The government has launched campaigns encouraging a healthier diet, financed exercise spaces in Brazilian towns, and encouraged more nutritious meals in school cafeterias. Recent figures suggest the growth of obesity may have slowed, Lessa said.
Cintia Cercato, an endocrinologist and president of the Brazilian Association for the Study of Obesity and Metabolic Syndrome, cited Brazilians’ move to urban areas – 86 percent live in cities – as a factor in the rise in obesity.
Many residents spend hours commuting to and from work on public transport, leaving less time for cooking or exercise.
Weekly street markets selling fresh produce are common in Brazilian cities. But snack joints, bars and street stalls selling fatty and processed food have proliferated – especially in low-income areas.
“When the lower classes have more purchasing power, they buy more of these processed foods,” Cercato said. “We know that urban areas have more obesity than rural areas.”
Fabio Gomes, a regional nutrition adviser for the Pan American Health Organization, blamed rising obesity across Latin America on fast food giants that advertise aggressively to poorer, more susceptible people.
“They are less educated. They are vulnerable. They are more targeted as well because they are the largest population in these countries,” he said.

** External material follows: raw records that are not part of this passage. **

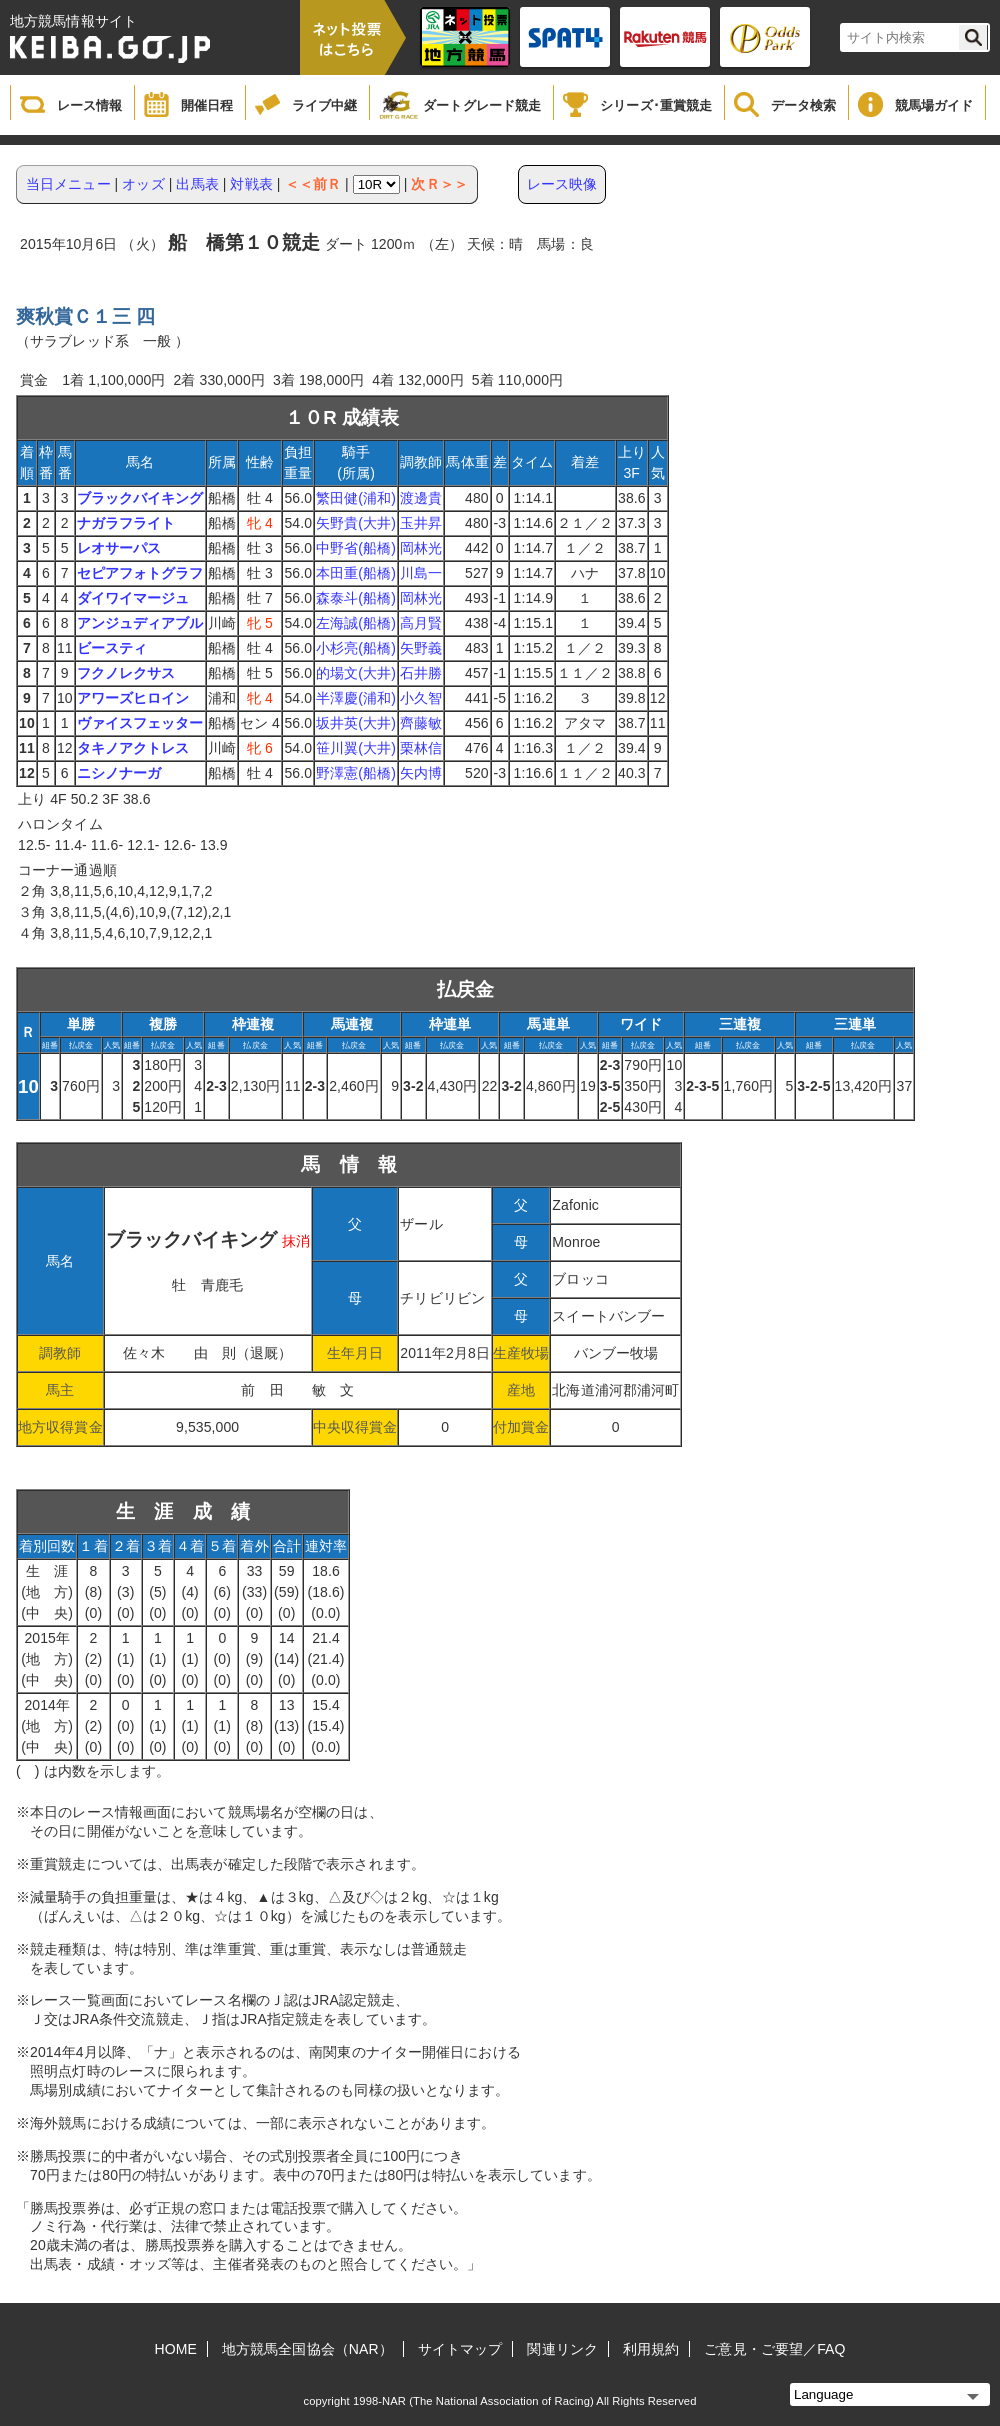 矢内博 (421, 773)
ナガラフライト (126, 523)
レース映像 (562, 184)
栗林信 (421, 748)
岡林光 (421, 548)
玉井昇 (421, 523)
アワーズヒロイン (133, 698)
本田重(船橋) (356, 573)
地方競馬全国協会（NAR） (307, 2349)
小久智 (421, 698)
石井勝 (421, 673)
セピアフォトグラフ (140, 573)
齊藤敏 (421, 723)
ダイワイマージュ (133, 598)
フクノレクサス (126, 673)
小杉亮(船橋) (356, 648)
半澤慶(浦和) (356, 698)
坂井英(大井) (356, 723)
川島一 (421, 573)
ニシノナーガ (119, 773)
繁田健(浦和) (356, 498)
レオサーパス (119, 548)
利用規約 (651, 2349)
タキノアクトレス (133, 748)
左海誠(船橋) (356, 623)
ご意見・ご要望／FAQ (774, 2349)
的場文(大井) (356, 673)
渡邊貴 (421, 498)
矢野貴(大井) (356, 523)
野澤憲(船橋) (356, 773)
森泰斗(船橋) (356, 598)
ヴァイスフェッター (140, 723)
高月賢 (421, 623)
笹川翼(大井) (356, 748)
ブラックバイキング (140, 498)
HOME (176, 2349)
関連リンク (562, 2349)
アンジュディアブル (140, 623)
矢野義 (421, 648)
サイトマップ (460, 2349)
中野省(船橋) (356, 548)
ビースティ (112, 648)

But activists are fighting back. Chile has implemented a law requiring health warnings on products high in sugar, sodium, calories or fats. In March, a Brazilian high court fined a cookie company $88,000 over a promotion in which children collected packets to buy a cheap Shrek watch.
Brazilian legislation prohibits advertising directed at children but is often ignored, said Ekaterine Karageorgiadis, a lawyer for Sao Paulo’s Alana Institute, a nonprofit group that first brought the case against the cookie company.
Government figures show obesity and excess weight are higher among citizens with less schooling. But Lessa, the health ministry official, noted that the epidemic affects Brazilians of all kinds.
“Obesity is democratic,” she said. “In recent years it is increasing more in poorer women, but it is a problem for all social classes in Brazil.”